In the normal individual, the anterior choroidal artery (ACA) has a rather fixed angiographic trajectory, but in patients with intracranial tumors it almost invariably has a modified course, the nature of the modification being dependent on the topography of the lesion. Authors employ the parameters used up through the present for objectivating the course of the anterior choroidal artery, and add others of theirs own, especially in regard to the relative location of various points on the vessel (rather than their isolated positions). A total of 28 measurements were taken for each of the 132 angiographic series studied: 31 normal individuals and 101 with diverse intracranial lesions. Every value was entered into a computer along with (by numerical coding) personal data, incidental factors and, in the pathological series, the topography of the preferrent (primary) lesion and secondary lesion (tumoral extension), as well as the possible coexistence of hydrocephaly and/or transtentorial herniation. This procedure allowed for an exhaustive analysis of each factor involved, which could be studied individually or in combination within each of the groups and subgroups established. In this way the extensive results could be readily interpreted.
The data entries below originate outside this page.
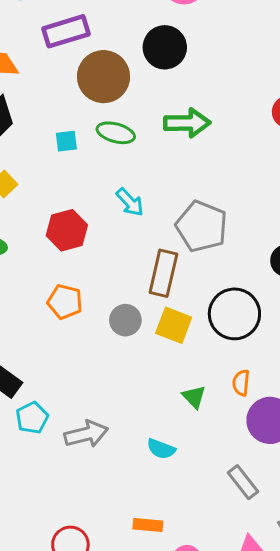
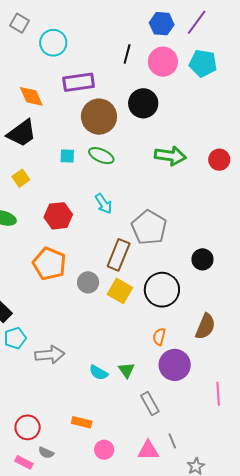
green arrow: (187, 123) -> (170, 156), moved
orange pentagon: (65, 302) -> (49, 264), size x1.4
green triangle: (194, 397) -> (127, 370), moved

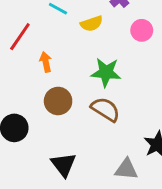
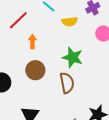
brown semicircle: (105, 109) -> (67, 83), turned 35

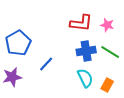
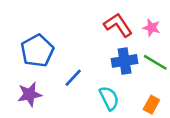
red L-shape: (81, 23) -> (118, 25), turned -130
cyan semicircle: (85, 78) -> (109, 98), moved

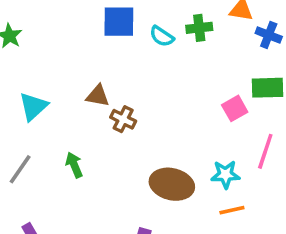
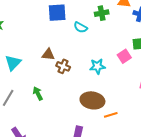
cyan semicircle: (162, 36) -> (80, 27), moved
cyan star: (225, 174) -> (97, 66), moved
orange line: (232, 210) -> (111, 115), moved

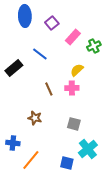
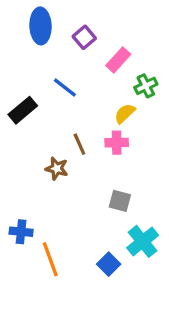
green cross: (94, 46) -> (146, 86), moved
brown star: (35, 118) -> (57, 169), moved
orange line: (31, 160) -> (50, 259), turned -60
blue square: (67, 163) -> (109, 264), turned 32

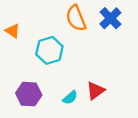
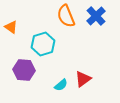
purple hexagon: (29, 94) -> (24, 70), moved

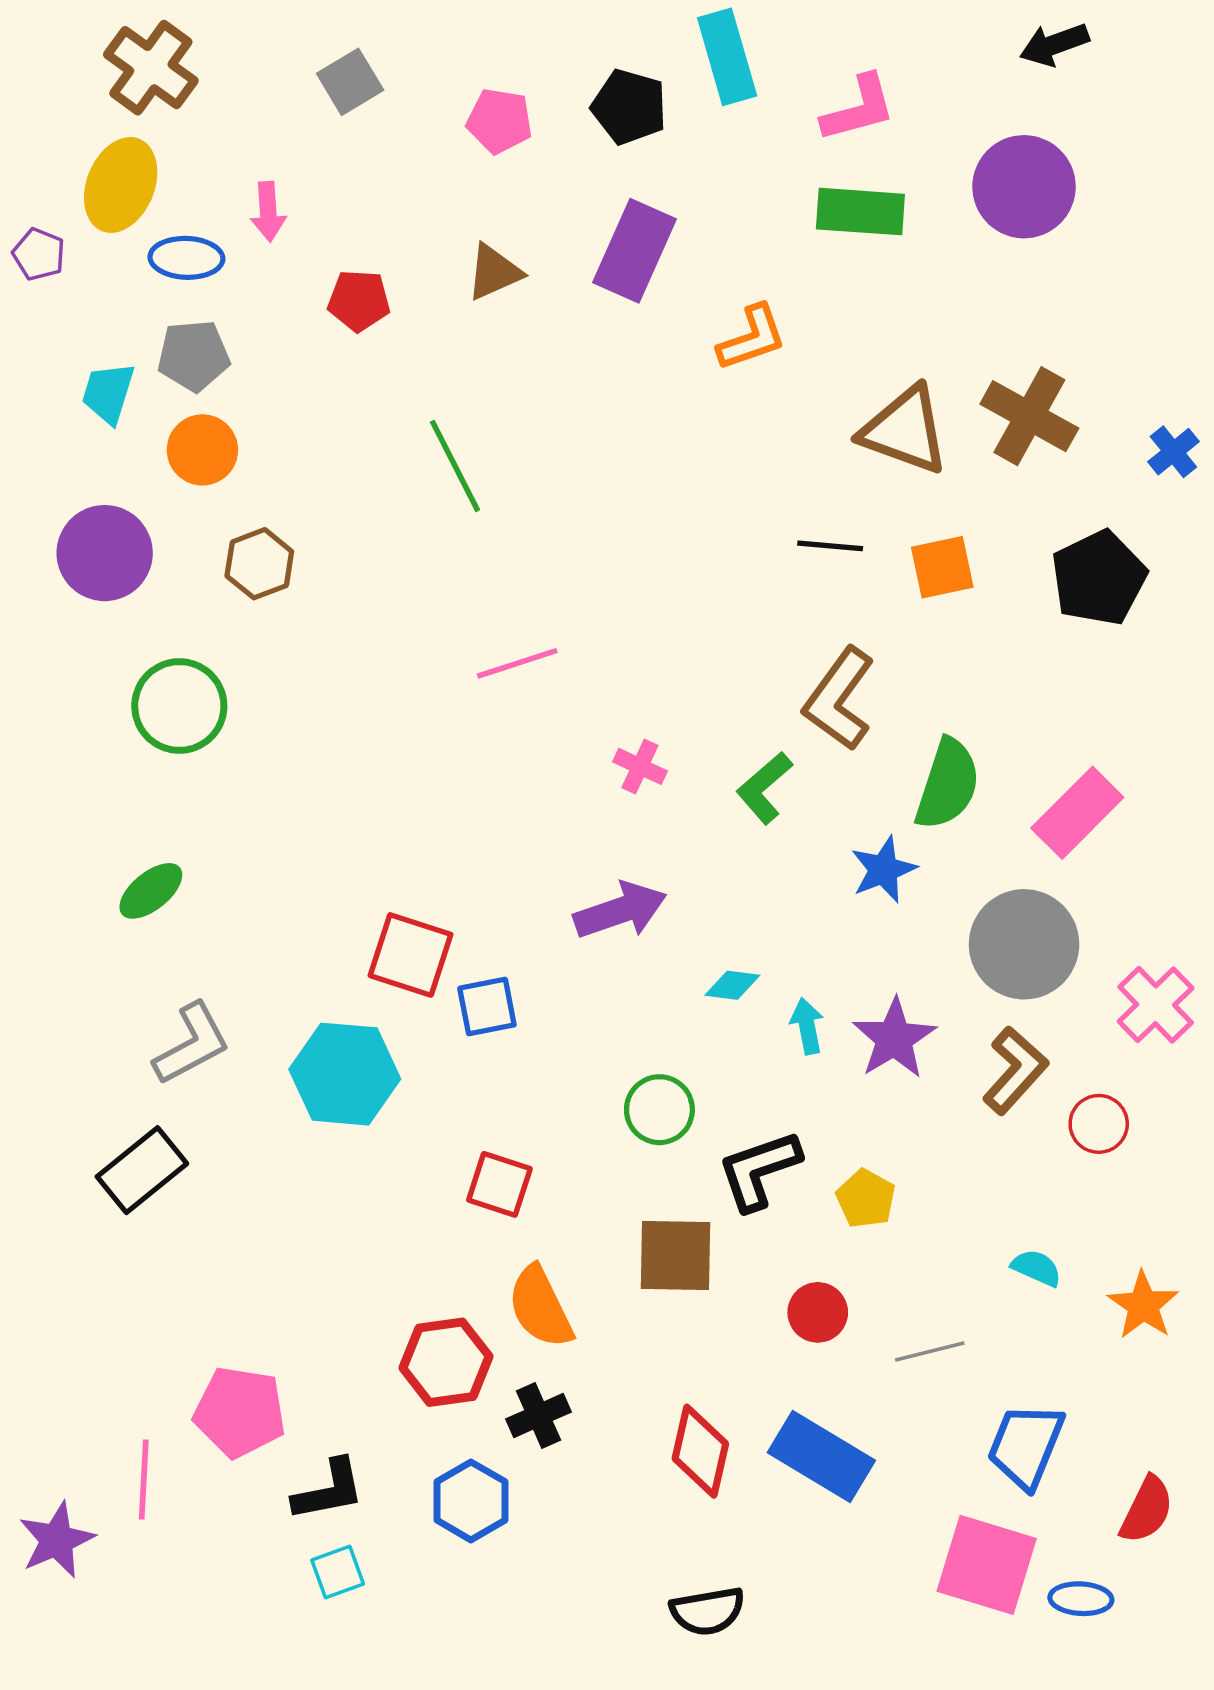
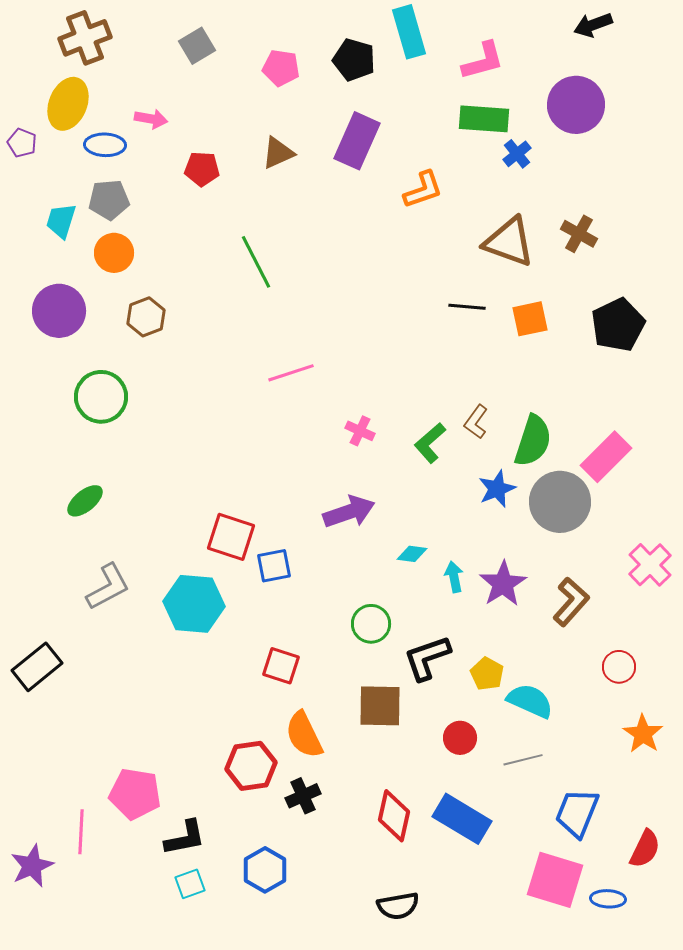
brown cross: (151, 68) -> (85, 38), turned 33
pink arrow: (268, 212) -> (151, 119), turned -76
brown cross: (1029, 416) -> (579, 234), size x0.7
blue cross: (1173, 452) -> (517, 154), moved
brown L-shape: (839, 699) -> (476, 422), moved, size x0.6
gray circle: (1024, 944) -> (560, 502), moved
red circle: (1099, 1124) -> (619, 667), moved
black rectangle: (142, 1170) -> (37, 667), moved
cyan semicircle: (1036, 1268) -> (530, 701), moved, size x1.6
blue hexagon: (471, 1501) -> (265, 870), moved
在正常个体中,脉络膜前动脉(ACA)在血管造影上有相当固定的走行轨迹,但在颅内肿瘤患者中,其走行几乎总是发生改变,改变的性质取决于病变的位置。作者采用了目前为止用于客观描述脉络膜前动脉走行的参数,并添加了他们自己的参数,特别是关于血管上各点的相对位置(而非孤立位置)。对所研究的132个血管造影系列中的每一个,共进行了28项测量:31名正常个体和101名患有各种颅内病变的患者。每个数值都与个人数据、偶然因素一起输入计算机,在病理系列中,还包括优势(原发)病变和继发病变(肿瘤扩展)的位置,以及脑积水和/或小脑幕切迹疝可能并存的情况。这一程序使得对每个相关因素进行详尽分析成为可能,这些因素可以在每个既定的组和亚组内单独或组合进行研究。通过这种方式,大量的结果能够很容易地得到解释。